Dataset entries
════════════════
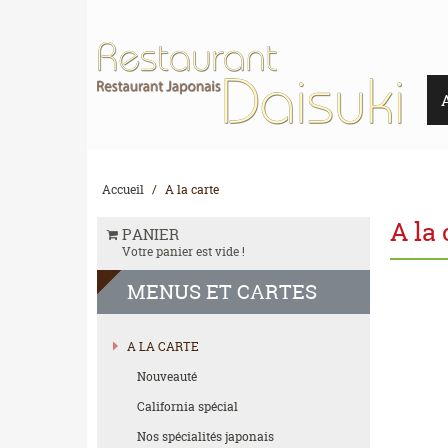
Accueil
A la carte
A la 
PANIER
Votre panier est vide !
MENUS
ET CARTES
A LA CARTE
Nouveauté
California spécial
Nos spécialités japonais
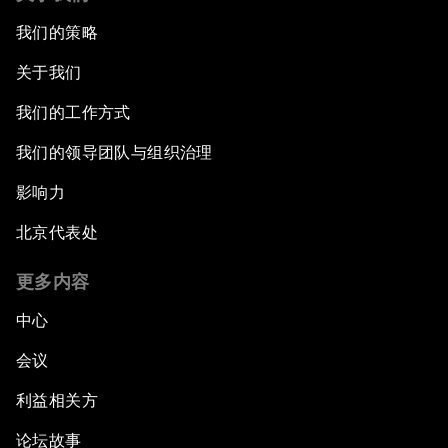
我们的策略
关于我们
我们的工作方式
我们的领导团队与组织治理
影响力
北京代表处
更多内容
中心
会议
利益相关方
论坛故事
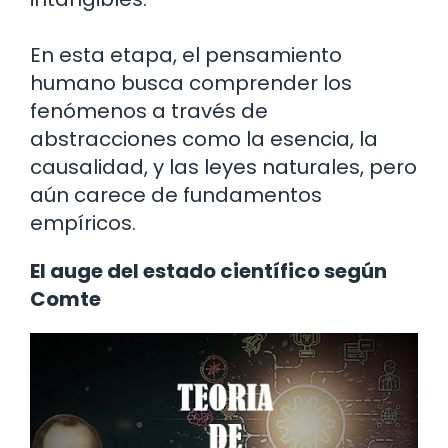
En esta etapa, el pensamiento
humano busca comprender los
fenómenos a través de
abstracciones como la esencia, la
causalidad, y las leyes naturales, pero
aún carece de fundamentos
empíricos.
El auge del estado científico según
Comte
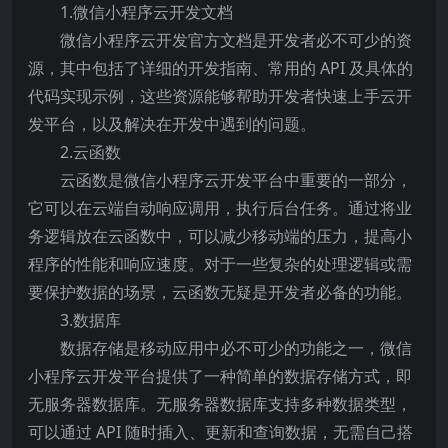
1.微信小程序云开发文档
微信小程序云开发官方文档是开发者必不可少的资
源，其中包括了详细的开发指南、常用的 API 及具体的
代码实现示例，这些资源能够帮助开发者快速上手云开
发平台，以及解决在开发中遇到的问题。
2.云函数
云函数是微信小程序云开发平台中重要的一部分，
它可以在云端自动响应调用，执行后台任务。通过将业
务逻辑放在云函数中，可以减少移动端的压力，提高小
程序的性能和响应速度。对于一些复杂的处理逻辑或需
要保护数据的场景，云函数无疑是开发者必备的功能。
3.数据库
数据存储是移动应用中必不可少的功能之一，微信
小程序云开发平台提供了一种简单的数据存储方式，即
无服务器数据库。无服务器数据库支持多种数据类型，
可以通过 API 随时插入、更新和查询数据，无需自己搭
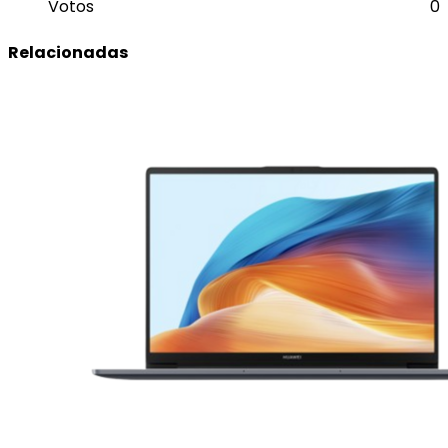
Votos
0
Relacionadas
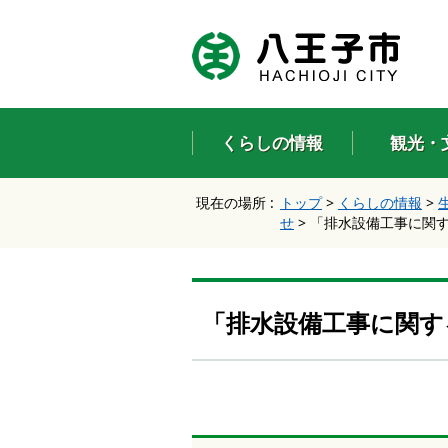
エ
ン
タ
ー
キ
ー
くらしの情報
観光・
で
、
ナ
現在の場所 :
トップ
>
くらしの情報
>
ビ
せ
>
「排水設備工事に関す
ゲ
ー
シ
ョ
ン
「排水設備工事に関す
を
ス
キ
ッ
プ
し
て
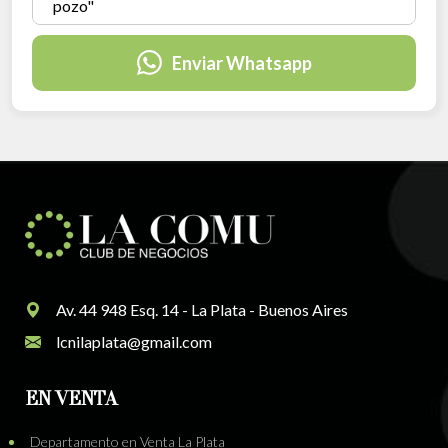
Enviar Whatsapp
Av. 44 948 Esq. 14 - La Plata - Buenos Aires
lcnilaplata@gmail.com
EN VENTA
Departamento en Venta La Plata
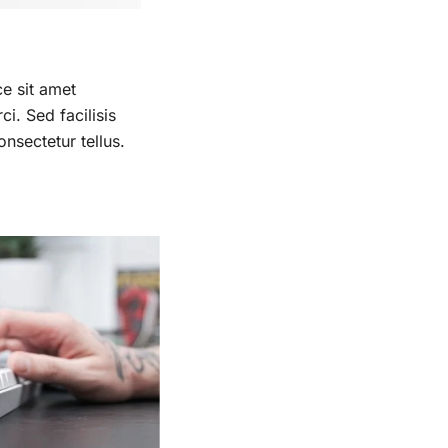
ce sit amet
i. Sed facilisis
onsectetur tellus.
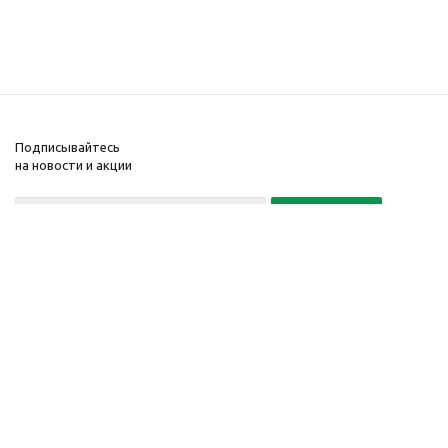
Подписывайтесь
на новости и акции
Политика конфиденциальности
«Нажимая на кнопку Подписаться, я даю согласие на обработку
персональных данных»
7 495 725-16-40
2010-2026 © Интернет-
Компания
магазин модный
Информация
одежды, аксессуаров.
Помощь
Распродажи. Скидки.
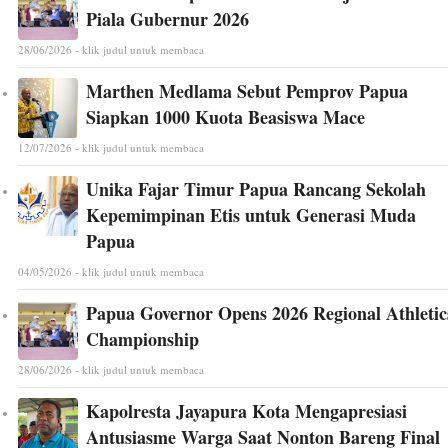
Piala Gubernur 2026
28/06/2026 - klik judul untuk membaca
Marthen Medlama Sebut Pemprov Papua
Siapkan 1000 Kuota Beasiswa Mace
12/07/2026 - klik judul untuk membaca
Unika Fajar Timur Papua Rancang Sekolah
Kepemimpinan Etis untuk Generasi Muda
Papua
04/05/2026 - klik judul untuk membaca
Papua Governor Opens 2026 Regional Athletic
Championship
28/06/2026 - klik judul untuk membaca
Kapolresta Jayapura Kota Mengapresiasi
Antusiasme Warga Saat Nonton Bareng Final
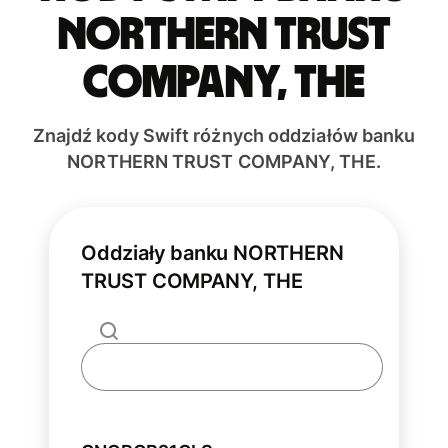
NORTHERN TRUST
COMPANY, THE
Znajdź kody Swift różnych oddziałów banku
NORTHERN TRUST COMPANY, THE.
Oddziały banku NORTHERN
TRUST COMPANY, THE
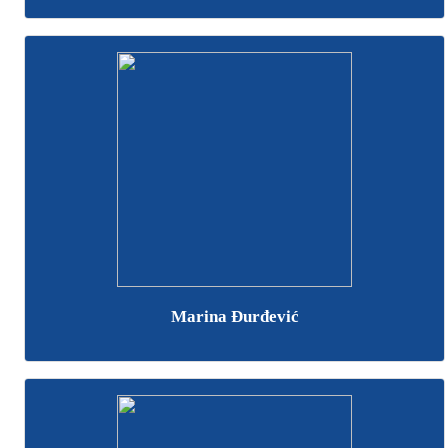
Marina Đurđević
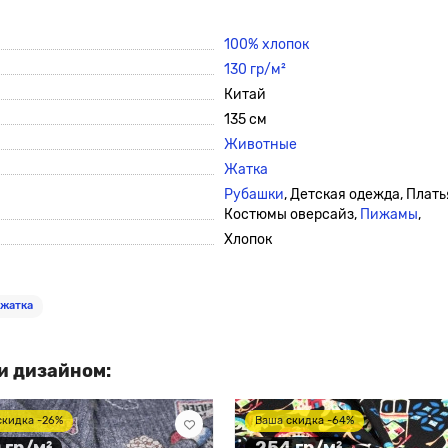
100% хлопок
130 гр/м²
Китай
135 см
Животные
Жатка
Рубашки
, Детская одежда, Плать
Костюмы оверсайз,
Пижамы
,
Хлопок
 жатка
и дизайном:
скидка -26%
Ваша скидка -64%
 гр/м²
254 гр/м²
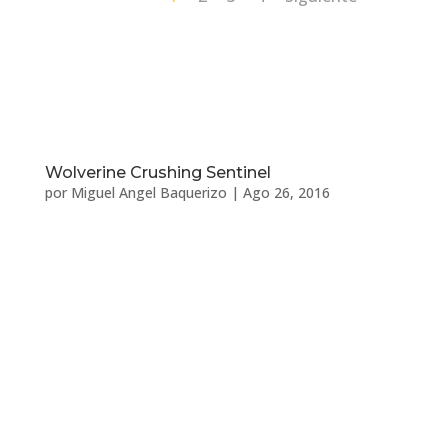
Wolverine Crushing Sentinel
por
Miguel Angel Baquerizo
|
Ago 26, 2016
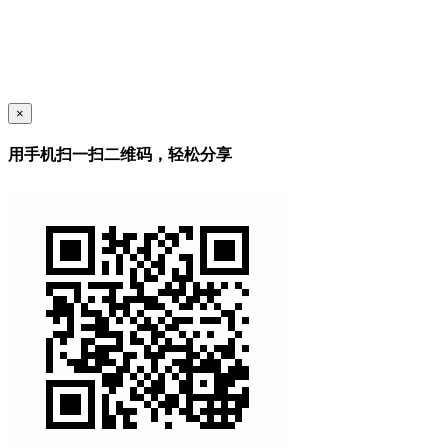
×
用手机扫一扫二维码，轻松分享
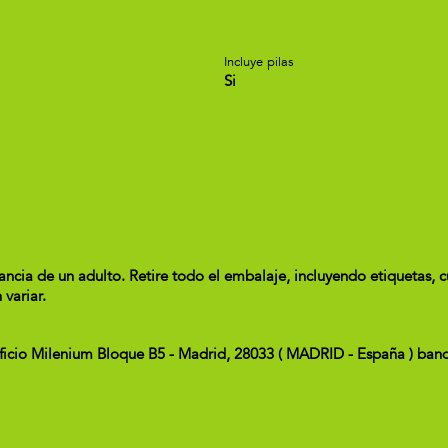
Incluye pilas
Si
ncia de un adulto. Retire todo el embalaje, incluyendo etiquetas, c
 variar.
ificio Milenium Bloque B5 - Madrid, 28033 ( MADRID - España ) ba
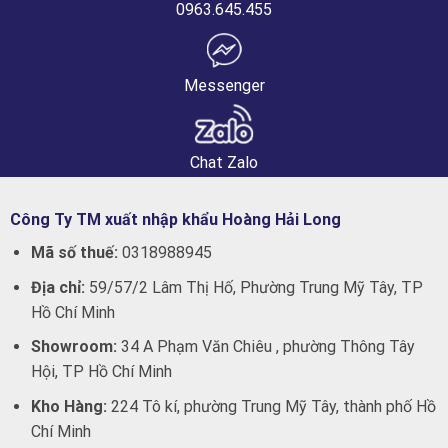
0963.645.455
Messenger
Chat Zalo
Công Ty TM xuất nhập khẩu Hoàng Hải Long
Mã số thuế:
0318988945
Địa chỉ:
59/57/2 Lâm Thị Hố, Phường Trung Mỹ Tây, TP
Hồ Chí Minh
Showroom:
34 A Phạm Văn Chiêu , phường Thông Tây
Hội, TP Hồ Chí Minh
Kho Hàng:
224 Tô kí, phường Trung Mỹ Tây, thành phố Hồ
Chí Minh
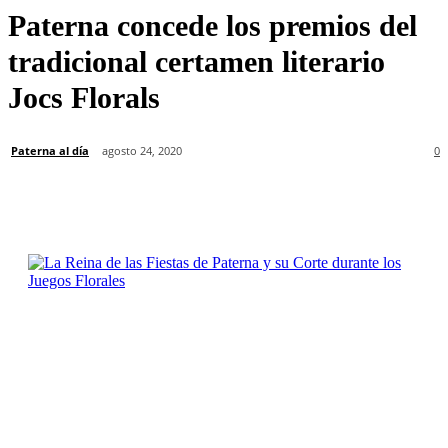
Paterna concede los premios del
tradicional certamen literario
Jocs Florals
Paterna al día
agosto 24, 2020
0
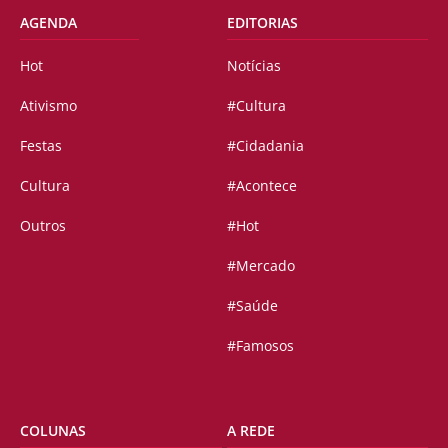
AGENDA
EDITORIAS
Hot
Notícias
Ativismo
#Cultura
Festas
#Cidadania
Cultura
#Acontece
Outros
#Hot
#Mercado
#Saúde
#Famosos
COLUNAS
A REDE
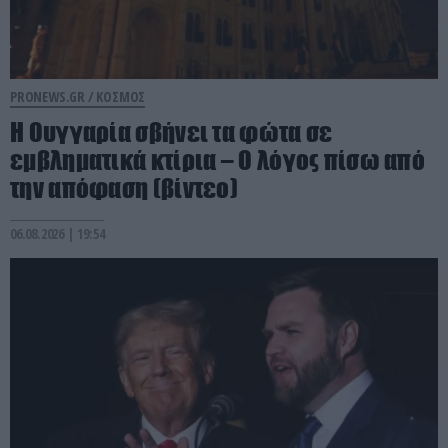
PRONEWS.GR /
ΚΟΣΜΟΣ
Η Ουγγαρία σβήνει τα φώτα σε
εμβληματικά κτίρια – Ο λόγος πίσω από
την απόφαση (βίντεο)
06.08.2026 | 19:54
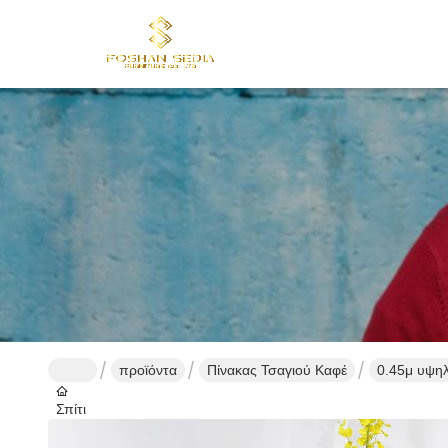
προϊόντα
Πίνακας Τσαγιού Καφέ
0.45μ υψηλ
Σπίτι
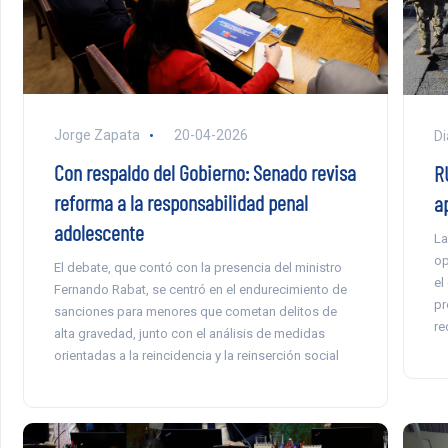
Jorge Zapata
20-04-2026
Di
Con respaldo del Gobierno: Senado revisa
R
reforma a la responsabilidad penal
a
adolescente
La
op
El debate, que contó con la presencia del ministro
el
Fernando Rabat, se centró en el endurecimiento de
pr
sanciones para menores que cometan delitos de
re
alta gravedad, junto con el análisis de medidas
orientadas a la reincidencia y la reinserción social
════════════════
● Problem description
Starting from the first line of the entries above, print each line exactly until the line containing "fenómenos a través de" has been printed, and skip the pictures.

● Task solution
Accueil
A la carte
A la 
PANIER
Votre panier est vide !
MENUS
ET CARTES
A LA CARTE
Nouveauté
California spécial
Nos spécialités japonais
我们的策略
关于我们
我们的工作方式
我们的领导团队与组织治理
影响力
北京代表处
更多内容
中心
会议
利益相关方
论坛故事
En esta etapa, el pensamiento
humano busca comprender los
fenómenos a través de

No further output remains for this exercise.